Publié le Mercredi 27 octobre 2021 à 09h25.

Aux États-Unis, l’offensive des Républicains entraîne de la violence dans les conseils scolaires

Au cours des trois derniers mois, les réunions des conseils scolaires locaux aux États-Unis sont devenues le théâtre d’intenses discussions, voire de violences, alors que les parents s’opposent – parfois à coups de poing – à la fois sur les politiques de santé et sur l’enseignement des questions raciales.

Cette vague d’affrontements a commencé à l’ouverture des écoles, fin août-début septembre, alors que les parents de droite se mobilisaient contre les vaccins obligatoires, les masques obligatoires et l’enseignement de la théorie critique de la race. Dans certains cas, la police a dû être appelée pour rétablir l’ordre. Fin septembre, la National School Boards Association (association nationale des conseils d’école) a demandé au président Biden d’intervenir pour protéger les membres des conseils scolaires, et le Procureur général (ministre de la Justice) a déclaré qu’il ferait appel au FBI et à d’autres agences gouvernementales pour prévenir la violence.

La droite à l’offensive

Là où les gouverneurs républicains ont pris des arrêtés interdisant le port du masque, des parents progressistes se sont rendus aux réunions des conseils scolaires pour plaider en faveur de la vaccination, du port du masque ou, dans d’autres cas, du maintien de l’éducation sur la race et le racisme dans les programmes scolaires. Les Républicains et les personnes d’extrême droite — qui sont responsables de la plupart des violences – s’y opposent et utilisent les réunions pour promouvoir un programme de droite et pour se mobiliser en vue des prochaines élections nationales de novembre 2022, lorsque 34 sièges du Sénat et les 435 sièges de la Chambre des représentants seront à renouveler. Les militants de droite, qui se comportent souvent de manière séditieuse, crient et perturbent les réunions, créent le chaos et certains parents en viennent aux mains.

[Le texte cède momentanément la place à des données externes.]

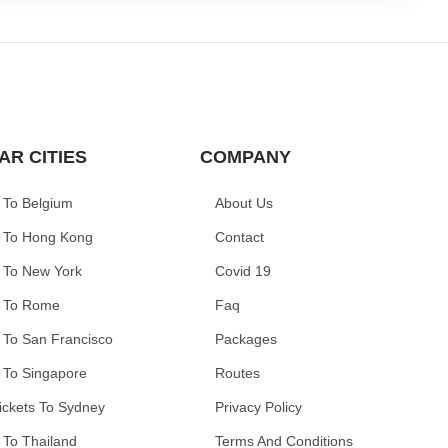
AR CITIES
COMPANY
 To Belgium
About Us
 To Hong Kong
Contact
 To New York
Covid 19
 To Rome
Faq
 To San Francisco
Packages
 To Singapore
Routes
ickets To Sydney
Privacy Policy
 To Thailand
Terms And Conditions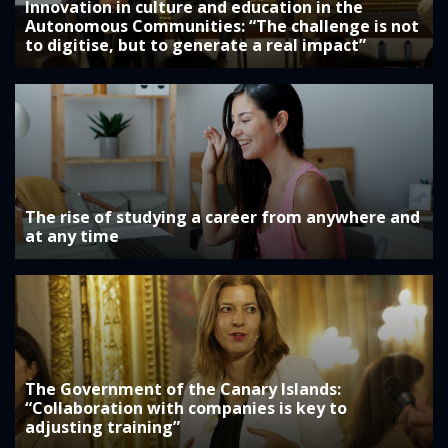
Innovation in culture and education in the
Autonomous Communities: “The challenge is not
to digitise, but to generate a real impact”
The rise of studying a career from anywhere and
at any time
The Government of the Canary Islands:
“Collaboration with companies is key to
adjusting training”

Dans le passé, les réunions des conseils scolaires étaient généralement plutôt calmes. Les États-Unis ne disposent pas d’un système éducatif national ; chacun des 50 États est responsable de ses propres politiques éducatives. Au sein de ces États, quelque 13 800 conseils scolaires locaux mettent en œuvre les politiques de l’État, administrent les écoles et disposent d’un grand pouvoir vis-à-vis des enseignantEs et des élèves. La plupart des conseils scolaires sont dominés par les entreprises locales, avec des membres issus d’une grande entreprise ayant son siège dans la ville, un propriétaire de petite entreprise, un dentiste ou un avocat local, et parfois les syndicats d’enseignantEs présentent ou soutiennent des candidatEs. Dans ce contexte, les réunions des conseils scolaires ont toujours été assez sereines, les membres du conseil, les enseignantEs et les parents débattant des questions financières et d’orientation importantes.

Champs de bataille

Aujourd’hui, les conseils scolaires sont des champs de bataille. Les Centres de contrôle des maladies (CDC) ont recommandé que les masques soient portés par les enseignants, le personnel et les élèves dans toutes les écoles. Mais des gouverneurs républicains, comme Greg Abbott au Texas et Ron DeSantis en Floride, ont pris des arrêtés interdisant aux districts scolaires d’imposer le port du masque. L’argument républicain est que les parents devraient avoir la liberté de décider s’ils veulent ou non que leurs enfants soient vaccinés ou portent un masque. Certains des parents républicains sont également des partisans de Q-Anon, qui pensent que les Démocrates, l’État profond et les élites mondiales sont des pédophiles sataniques dont le soutien au vaccin contre le Covid est un complot diabolique afin d’empoisonner le peuple américain. D’autres croient que le fondateur de Microsoft et milliardaire Bill Gates a mis des micropuces dans le vaccin pour contrôler le comportement des gens. Q-Anon a appelé les Républicains à prendre le contrôle des commissions scolaires locales dans le cadre d’une stratégie politique plus large visant à combattre les « satanistes ».

Les Républicains ont également mobilisé les parents blancs pour demander que l’on interdise aux enseignants d’enseigner la théorie critique de la race (une analyse du racisme structurel) ou d’enseigner tout simplement la race, en faisant valoir que les enseignantEs accusent tous les Blancs d’être racistes. Huit États ont déjà interdit l’enseignement de la théorie critique de la race, tandis qu’une douzaine d’autres législatures d’État envisagent une telle interdiction. De nombreux parents noirs et progressistes affirment au contraire que l’enseignement de l’histoire de la race et du racisme, ainsi que du rôle du racisme structurel dans la société, est une partie essentielle de l’éducation.

Les batailles au sein des commissions scolaires pourraient jouer un rôle important dans les élections au Congrès de 2022 et, au-delà, dans la perspective d’un possible retour de Donald Trump à la présidence en 2024.